But above all, Starck had reinterpreted the relationship between the urinal and the hand basin. He had played with daring semi-otic irreverence upon their essential similarity. Those of us who believed in their essential difference were in for a shock, as we found ourselves washing our hands in the urinal after taking a piss in the sink. It was at this point that I decided Philippe Starck was un ouanqueur — a French word of my own invention which has somehow never caught on in France — but I was also grateful, as if all my Noëls had come at once. You couldn’t dream this stuff up. You had to get some fantasist like him to dream it up for you. Laurence was already exhausted after the two hours of hard work it had taken to light the place — it is always much harder to film anything when there are reflective surfaces around — so I had no trouble convincing him that we wouldn’t need to stage any action. All he had to do was get clean shots of all the naff gear and I could do the whole story with the commentary. Even with the hand basin and urinal combo, we wouldn’t need any shots of me pretending to use them. I could just look at them, visibly abandon any intention of using either and walk out looking puzzled. Laurence’s vital contribution was to make sure that I didn’t overdo the looking puzzled. That much you can learn from your cameramen and directors, if you aren’t afraid to ask. Most presenters overdo the facial expression because they haven’t been often enough told that the camera can see what you think, so you don’t have to act it out. When the adrenalin’s pumping, however, hamming it up is difficult to avoid.

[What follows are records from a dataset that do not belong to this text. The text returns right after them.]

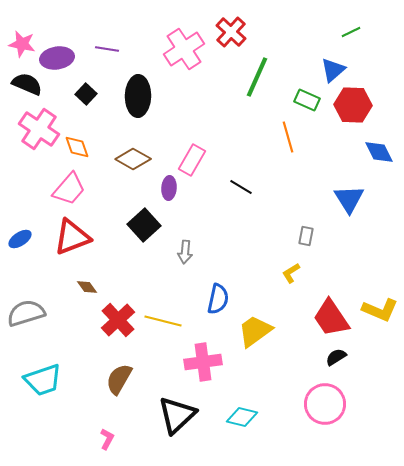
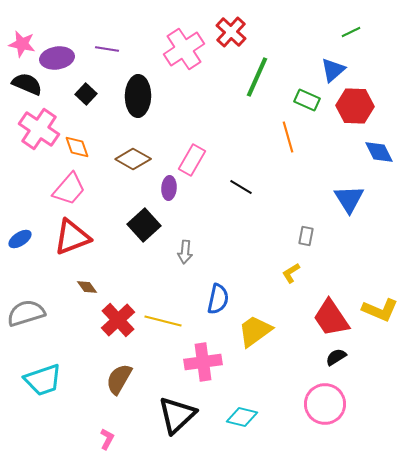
red hexagon at (353, 105): moved 2 px right, 1 px down
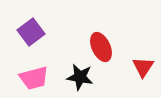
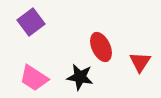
purple square: moved 10 px up
red triangle: moved 3 px left, 5 px up
pink trapezoid: rotated 48 degrees clockwise
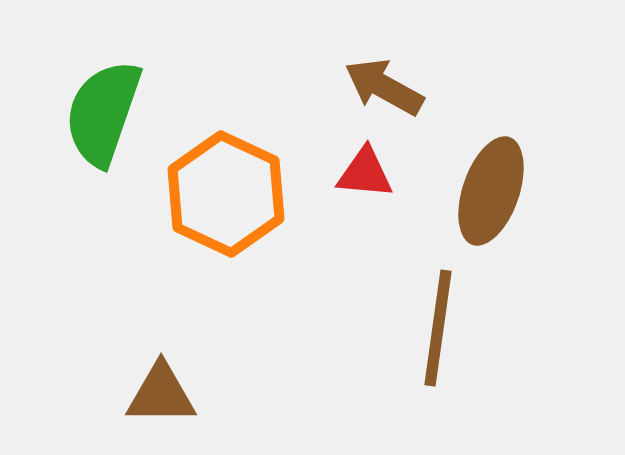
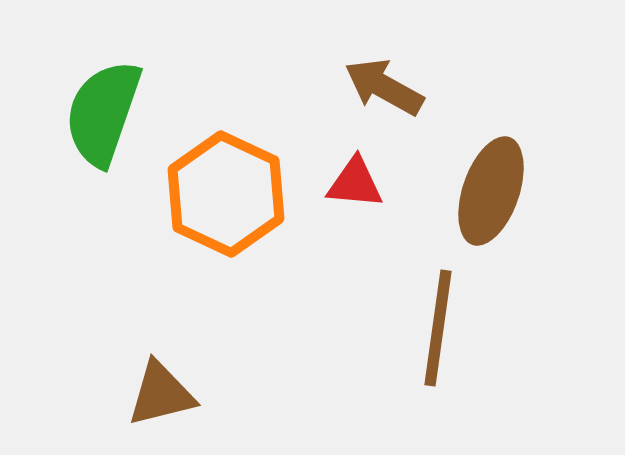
red triangle: moved 10 px left, 10 px down
brown triangle: rotated 14 degrees counterclockwise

You are never more likely to ham it up than when you are registering surprise. In real life, surprise merely makes your face look puzzled for as long as it takes your brain to process the unexpected information. On screen, if you adopt a ‘wow’ face to convey your shock, it looks hopelessly over the top: better to do nothing. All this, of course, presumes that you are coping with the task of conveying appropriate facial reactions to a surprise you know is coming. Sometimes you get a real surprise, whereupon the problem solves itself, and you will remain nicely dead-pan unless you get the fatal urge to do a ‘wow’ face after you scrape off the custard pie. When we relocated the camera and the lights upstairs to the bar for the interview with Inès, I didn’t immediately see the vaudeville possibilities inherent in Philippe Starck’s idea of what constituted suitable furniture for a place where fashionable people might like to meet in order to drink, snack and talk about structuralism. The tables, though tiny, nevertheless had flat surfaces on which such things as drinks, cups of coffee and plates of pastries might conceivably be placed without falling instantly to the floor. The chairs, however, all turned out, on closer inspection, to have three legs. This was Starck’s breakthrough concept. Chairs had had four legs each, one in each corner, since civilization had first emerged among the Ashurai people of Mesopotamia thousands of years before Christ, but now a genius was on the case. Still waiting for Inès to show up, I sat down on my allotted chair so that we could get my portion of the establishing sequence. Pretending to be reacting to Inès’s shattering glamour — I had a standard stunned-mullet expression to fit that — I lowered my behind carefully into the hard laminated plywood seat of the three-legged chair.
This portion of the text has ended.